Publication year - 2007
Publication title -
conservation biology
Language(s) - English
Resource type - Journals
SCImago Journal Rank - 2.2
H-Index - 222
eISSN - 1523-1739
pISSN - 0888-8892
DOI - 10.1111/j.1523-1739.2007.00779.x
Subject(s) - sustainability , consumption (sociology) , natural resource , natural resource economics , natural capital , environmental economics , population , economics , resource depletion , environmental resource management , public economics , ecosystem services , ecology , ecosystem , social science , demography , sociology , biology
Many prior studies have explored the implications of human population growth and environmentally problematic technologies for biodiversity loss and other forms of environmental degradation.
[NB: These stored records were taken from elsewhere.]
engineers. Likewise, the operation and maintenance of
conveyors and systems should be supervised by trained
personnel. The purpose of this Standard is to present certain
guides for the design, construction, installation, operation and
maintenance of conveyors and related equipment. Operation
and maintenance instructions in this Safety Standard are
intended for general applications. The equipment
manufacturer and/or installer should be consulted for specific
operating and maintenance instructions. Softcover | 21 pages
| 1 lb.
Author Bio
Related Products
Relatively few, however, have examined the impacts of the level and composition of consumption. We offer a framework that shows how the level and composition of a society's total consumption relate to the uses of various forms of capital and to the sustainability of natural resources and human well‐being. We relate the framework to two main approaches—top–down macro studies and bottom–up computer models—for measuring whether overall consumption in the United States satisfies a sustainability requirement. Existing top–down studies have shortcomings that bias their results toward optimism, and current computer simulation models, although strong on revealing biophysical outcomes, are limited in their ability to evaluate impacts on human well‐being. Although some ambiguities arise in determining whether overall consumption in the United States is excessive, our conclusions regarding the composition of U.S. consumption are unambiguous. Distorted consumption patterns and associated production methods lead to excessively rapid natural resource depletion; greater conservation would yield gains to current and future generations that more than compensate for the sacrifices involved. Public policies that deal with the composition problem not only would help conserve natural resources and improve current welfare but also would reduce the costs of meeting the goal of sustainability.